After Tupac and D Foster by Jacqueline Woodson

2009
08.10



In the summer of 1995, D, Neeka and our unnamed narrator (we’ll just call her “Me”) are trying to figure out what it means to be “grown” in their Queens, NY neighborhood while the music of their idol, Tupac Shakur, provides the soundtrack to their unusual friendship. Neeka and Me have lived on the same block forever, but D just appears one day, a foster kid with the wrong kind of shoes and the wrong color eyes. D likes to “roam,” taking the subway and bus to new neighborhoods, meeting people and gathering experiences. Neeka and Me are suspicious of her at first, but soon D’s sweet half smile and easy demeanor win them over. Something clicks between them and before they know it, they are “Three the Hard Way.” D convinces them to venture off the block, slipping out from under the watchful eyes of their mothers and into everyday adventures. They share pizza, secrets, and the pain that comes from worrying about their favorite rapper who seems to understand exactly how they feel yet can’t keep him self out of harm’s way. Ironically, D and Tupac slip out of Neeka and Me’s life around the same time, and the girls realize that while they loved them both, they didn’t really know either of them at all. For D, all that mattered was that Neeka and Me cared about her, and she cared about them. “I came on this street and y’all became my friends…I talked about roaming and y’all listened. I sat down and ate with your mamas and it felt like I was finally belonging somewhere.” When the time comes to say goodbye, they all understand that their lives are better for having known each other. This gentle story about faith, friendship and family being the people you chose will sit quietly in your heart and head long after the last page is turned.

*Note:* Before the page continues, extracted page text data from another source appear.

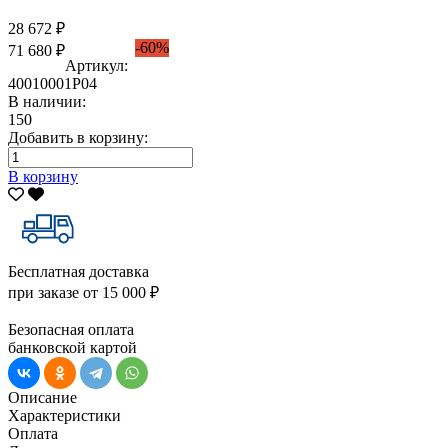
28 672 ₽
-60%
71 680 ₽
Артикул:
40010001Р04
В наличии:
150
Добавить в корзину:
В корзину
Бесплатная доставка
при заказе от 15 000 ₽
Безопасная оплата
банковской картой
Описание
Характеристики
Оплата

5 Responses to “After Tupac and D Foster by Jacqueline Woodson”

  1. Lynn Rutan says:

    Wonderful review of a wonderful book! I loved the sense of the community that came through so strongly in the story – everyone sitting on the porches after dinner, everyone keeping an eye on everyone’s children. I knew that neighborhood. I also loved the exploration of friendship.

  2. bjneary says:

    I loved this review, I read this book also this summer and was touched by the friendship of these 3 girls, laughed with them as they talked and cried when they were 3 tight friends no more. Woodson’s NY neighborhood is home to Neeka and the narrator, but they all look out for each other and when D Foster takes them to new neighborhoods, roads, rails, and experiences, they are better for it. A great look at the warmth of friendship, a time of tumult for Tupac and his followers, and the mysteries of friendship.

  3. tanita says:

    I didn’t realize this was a quiet book. Had heard the title before, hadn’t gotten to it. Definitely moving it up my list.

  4. bjneary says:

    Tanita, what do you mean by a quiet book? You will love it! BJ

  5. Jen Hubert says:

    Hi Tanita,

    Yes, VERY quiet. I was surprised too. Very much a character-driven novel, gorg writing as usual from Woodson.